Heidegger-Stein,
la gioia contro l’angoscia
Pier Luigi Fornari. 5 March 2014.
http://www.avvenire.it/Cultura/Pagine/heideggere-stein-la-giogia-contro-angoscia.aspx
Il
convegno / L’Antropologia filosofica di Edith
Si apre giovedì 6 marzo alla Lateranense, con un saluto del rettore, il vescovo Enrico dal Covolo, il convegno internazionale sulla antropologia filosofica di Edith Stein. Introdurrà il prorettore Patrick Valdrini, che presiederà la prima sezione nella quale Angela Ales Bello tratterà delle "radici husserliane dell’antropologia filosofica della Stein". Hanna Barbara Gerl Falkovitz, rintraccerà la concezione dell’esistenza come dono nell’opera di Santa Teresa Benedetta della Croce. Venerdì Hans Reiner Sepp (Università di Praga) terrà una relazione sul tema della persona, e Jean-François Lavigne (Nizza) sull’intenzionalità e l’essenza dello spirito. Nel pomeriggio Antonio Calcagno, (University College di Londra) analizzerà l’evoluzione del concetto di comunità nell’opera della Stein, e Daniela Verducci (Macerata) la metterà a confronto con quella di Max Scheler. Presiederanno rispettivamente le 3 sezioni del 7 marzo: Ulrich Dobhan Ocd, direttore dell’Edith Stein Jahrbuch, Gianfranco Basti, decano di filosofia della Pul, Jacinta Turolo Garcia Ascj (San Paolo in Brasile), e Luisa Avitabile (Cassino). Concluderà i lavori la Ales Bello. Il convegno corona una serie di lezioni tenute da Ales Bello, Nicoletta Ghigi, Anna Maria Pezzella.

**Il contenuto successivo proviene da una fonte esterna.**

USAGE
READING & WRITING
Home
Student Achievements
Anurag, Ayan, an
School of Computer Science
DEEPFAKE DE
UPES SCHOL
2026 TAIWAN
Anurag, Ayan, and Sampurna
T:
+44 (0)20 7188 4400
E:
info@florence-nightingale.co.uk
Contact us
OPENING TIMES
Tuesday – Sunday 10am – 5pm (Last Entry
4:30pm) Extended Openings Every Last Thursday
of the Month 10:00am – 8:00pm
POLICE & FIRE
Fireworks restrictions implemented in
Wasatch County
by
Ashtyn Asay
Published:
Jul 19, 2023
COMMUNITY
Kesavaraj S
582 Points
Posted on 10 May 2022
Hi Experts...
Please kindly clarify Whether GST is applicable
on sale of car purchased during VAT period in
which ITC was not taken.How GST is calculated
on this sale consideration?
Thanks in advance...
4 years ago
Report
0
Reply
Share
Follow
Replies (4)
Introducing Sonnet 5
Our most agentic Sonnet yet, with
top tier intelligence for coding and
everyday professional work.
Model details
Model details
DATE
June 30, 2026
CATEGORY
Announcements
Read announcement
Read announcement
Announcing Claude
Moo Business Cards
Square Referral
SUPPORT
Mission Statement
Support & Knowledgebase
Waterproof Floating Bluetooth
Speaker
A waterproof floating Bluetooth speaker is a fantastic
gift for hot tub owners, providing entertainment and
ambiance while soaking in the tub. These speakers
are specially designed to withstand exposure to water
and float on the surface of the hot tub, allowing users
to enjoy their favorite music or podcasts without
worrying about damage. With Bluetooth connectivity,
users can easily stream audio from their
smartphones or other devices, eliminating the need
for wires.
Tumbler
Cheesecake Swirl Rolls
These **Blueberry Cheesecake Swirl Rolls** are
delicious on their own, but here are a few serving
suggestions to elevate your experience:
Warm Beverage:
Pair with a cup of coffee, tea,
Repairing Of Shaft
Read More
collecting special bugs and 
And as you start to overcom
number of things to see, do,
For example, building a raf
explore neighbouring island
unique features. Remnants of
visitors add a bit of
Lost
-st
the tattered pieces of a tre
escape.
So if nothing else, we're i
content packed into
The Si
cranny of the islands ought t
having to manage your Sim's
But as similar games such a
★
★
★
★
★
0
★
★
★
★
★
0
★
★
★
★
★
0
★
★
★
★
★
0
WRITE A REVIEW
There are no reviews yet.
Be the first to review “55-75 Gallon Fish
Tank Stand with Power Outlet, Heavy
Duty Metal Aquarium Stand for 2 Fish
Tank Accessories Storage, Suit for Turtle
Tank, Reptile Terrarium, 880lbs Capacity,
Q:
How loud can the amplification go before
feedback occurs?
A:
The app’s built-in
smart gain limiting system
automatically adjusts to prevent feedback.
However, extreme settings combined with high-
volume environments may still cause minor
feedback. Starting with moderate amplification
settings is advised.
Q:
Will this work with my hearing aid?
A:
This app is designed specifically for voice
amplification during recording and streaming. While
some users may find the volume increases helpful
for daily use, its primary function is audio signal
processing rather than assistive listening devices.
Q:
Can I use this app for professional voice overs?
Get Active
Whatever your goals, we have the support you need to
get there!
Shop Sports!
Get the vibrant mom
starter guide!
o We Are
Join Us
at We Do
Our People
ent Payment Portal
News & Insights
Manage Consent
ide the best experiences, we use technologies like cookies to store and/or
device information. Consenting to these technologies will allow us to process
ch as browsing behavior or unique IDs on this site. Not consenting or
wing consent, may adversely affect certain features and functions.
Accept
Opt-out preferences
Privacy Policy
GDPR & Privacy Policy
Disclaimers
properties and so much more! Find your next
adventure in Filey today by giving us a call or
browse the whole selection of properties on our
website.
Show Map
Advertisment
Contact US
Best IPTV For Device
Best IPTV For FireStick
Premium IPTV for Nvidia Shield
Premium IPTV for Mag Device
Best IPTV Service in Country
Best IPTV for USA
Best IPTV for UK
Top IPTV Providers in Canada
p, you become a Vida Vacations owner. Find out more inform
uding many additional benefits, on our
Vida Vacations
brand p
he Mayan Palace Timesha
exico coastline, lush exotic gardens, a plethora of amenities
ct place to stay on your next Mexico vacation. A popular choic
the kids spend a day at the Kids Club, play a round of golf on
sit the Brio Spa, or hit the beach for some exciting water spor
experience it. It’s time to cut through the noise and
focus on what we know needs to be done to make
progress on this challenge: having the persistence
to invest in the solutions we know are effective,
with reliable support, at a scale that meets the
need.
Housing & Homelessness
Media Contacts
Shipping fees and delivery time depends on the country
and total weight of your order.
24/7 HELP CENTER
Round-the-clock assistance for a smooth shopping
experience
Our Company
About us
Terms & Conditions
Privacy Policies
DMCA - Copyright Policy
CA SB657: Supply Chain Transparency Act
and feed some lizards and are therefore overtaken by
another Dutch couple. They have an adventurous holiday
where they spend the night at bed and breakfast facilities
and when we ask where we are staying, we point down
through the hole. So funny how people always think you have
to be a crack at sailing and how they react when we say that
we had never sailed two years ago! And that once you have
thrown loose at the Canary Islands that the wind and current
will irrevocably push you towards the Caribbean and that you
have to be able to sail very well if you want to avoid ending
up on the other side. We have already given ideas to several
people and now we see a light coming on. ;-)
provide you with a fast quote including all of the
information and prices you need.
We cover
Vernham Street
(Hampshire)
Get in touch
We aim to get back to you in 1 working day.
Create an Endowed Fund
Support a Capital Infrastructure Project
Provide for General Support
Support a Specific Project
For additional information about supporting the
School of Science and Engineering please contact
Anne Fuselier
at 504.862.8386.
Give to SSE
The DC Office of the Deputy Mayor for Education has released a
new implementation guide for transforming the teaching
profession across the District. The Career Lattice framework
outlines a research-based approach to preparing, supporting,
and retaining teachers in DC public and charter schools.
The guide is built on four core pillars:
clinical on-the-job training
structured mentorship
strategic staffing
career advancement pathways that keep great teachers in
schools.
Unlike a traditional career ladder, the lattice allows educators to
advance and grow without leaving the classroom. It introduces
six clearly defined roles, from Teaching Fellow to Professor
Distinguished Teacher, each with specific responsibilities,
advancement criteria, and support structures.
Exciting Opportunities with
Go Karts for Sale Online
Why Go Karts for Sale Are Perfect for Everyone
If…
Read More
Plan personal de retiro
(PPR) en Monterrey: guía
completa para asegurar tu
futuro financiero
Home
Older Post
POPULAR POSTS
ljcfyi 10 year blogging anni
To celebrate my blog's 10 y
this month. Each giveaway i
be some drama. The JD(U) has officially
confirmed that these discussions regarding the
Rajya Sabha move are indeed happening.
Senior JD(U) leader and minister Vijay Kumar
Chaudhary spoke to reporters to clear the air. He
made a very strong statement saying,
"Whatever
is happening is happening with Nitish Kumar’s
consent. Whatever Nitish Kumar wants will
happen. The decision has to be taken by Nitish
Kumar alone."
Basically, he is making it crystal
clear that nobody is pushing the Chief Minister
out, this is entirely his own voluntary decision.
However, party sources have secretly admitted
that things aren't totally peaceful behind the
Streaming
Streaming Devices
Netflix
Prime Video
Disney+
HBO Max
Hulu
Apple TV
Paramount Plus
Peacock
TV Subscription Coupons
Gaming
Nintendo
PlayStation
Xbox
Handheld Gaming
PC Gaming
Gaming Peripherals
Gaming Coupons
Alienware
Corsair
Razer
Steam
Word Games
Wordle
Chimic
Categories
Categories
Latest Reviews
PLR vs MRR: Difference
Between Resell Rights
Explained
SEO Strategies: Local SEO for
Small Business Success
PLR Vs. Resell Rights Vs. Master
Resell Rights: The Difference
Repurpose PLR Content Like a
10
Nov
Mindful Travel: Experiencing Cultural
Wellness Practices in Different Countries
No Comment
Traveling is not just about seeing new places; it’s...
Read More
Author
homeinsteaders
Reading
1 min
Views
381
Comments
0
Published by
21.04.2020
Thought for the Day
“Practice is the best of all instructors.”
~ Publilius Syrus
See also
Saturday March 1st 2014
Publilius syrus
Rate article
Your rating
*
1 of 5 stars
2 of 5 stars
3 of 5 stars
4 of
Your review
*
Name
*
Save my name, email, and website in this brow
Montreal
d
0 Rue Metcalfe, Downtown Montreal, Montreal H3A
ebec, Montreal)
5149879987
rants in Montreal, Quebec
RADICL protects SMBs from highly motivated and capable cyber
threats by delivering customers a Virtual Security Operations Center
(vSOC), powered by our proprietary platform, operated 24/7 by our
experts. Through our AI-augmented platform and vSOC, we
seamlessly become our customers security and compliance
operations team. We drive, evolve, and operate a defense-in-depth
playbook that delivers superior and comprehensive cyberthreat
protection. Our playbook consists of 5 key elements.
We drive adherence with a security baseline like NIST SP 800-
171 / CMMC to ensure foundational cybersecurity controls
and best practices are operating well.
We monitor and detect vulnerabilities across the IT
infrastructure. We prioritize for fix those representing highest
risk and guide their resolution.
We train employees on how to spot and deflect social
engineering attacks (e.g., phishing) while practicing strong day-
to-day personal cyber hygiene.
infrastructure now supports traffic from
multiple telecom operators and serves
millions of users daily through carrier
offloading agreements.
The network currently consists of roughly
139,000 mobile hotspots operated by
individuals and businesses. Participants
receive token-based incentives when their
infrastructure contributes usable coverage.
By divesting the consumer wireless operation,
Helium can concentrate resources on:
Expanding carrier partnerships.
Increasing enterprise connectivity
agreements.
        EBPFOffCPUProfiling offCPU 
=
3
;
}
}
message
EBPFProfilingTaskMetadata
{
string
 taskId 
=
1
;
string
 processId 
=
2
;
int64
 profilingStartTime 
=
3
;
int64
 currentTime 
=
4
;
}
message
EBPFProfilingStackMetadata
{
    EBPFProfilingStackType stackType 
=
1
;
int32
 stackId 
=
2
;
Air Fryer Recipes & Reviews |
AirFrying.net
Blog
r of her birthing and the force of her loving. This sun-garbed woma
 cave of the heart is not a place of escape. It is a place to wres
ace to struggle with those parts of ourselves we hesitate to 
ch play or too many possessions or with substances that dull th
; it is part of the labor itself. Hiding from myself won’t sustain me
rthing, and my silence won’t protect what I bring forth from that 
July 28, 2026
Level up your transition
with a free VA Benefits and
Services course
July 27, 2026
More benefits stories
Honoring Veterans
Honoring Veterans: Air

Gioia versus angoscia. Chi volesse semplificare al massimo il confronto tra Edith Stein e Martin Heidegger potrebbe trovare in questa opposizione un’immagine efficace della diversità del loro pensiero. Una rappresentazione che stride evidentemente con la conclusione tragica della vita terrena di santa Teresa Benedetta della Croce e il successo incontrastato (incontrastato perfino dal dibattito sulla qualità e l’importanza del suo coinvolgimento nel nazismo) di cui il filosofo della Foresta Nera ha goduto e sembra godere anche in università e circoli culturali cattolici.
Purtroppo poco meditata e studiata è l’intensa interlocuzione filosofica che la fenomenologa di origine ebraica ha intrattenuto con l’autore di Essere e tempo: grande attenzione al suo pensiero, concordanze, ma soprattutto lucidissima critica. La Stein, tra l’altro, rimprovera a Heidegger di mitizzare il nulla [mythologische Redeweise] «come se si parlasse di una persona da aiutare una a ottenere una volta per tutte un diritto negato da sempre».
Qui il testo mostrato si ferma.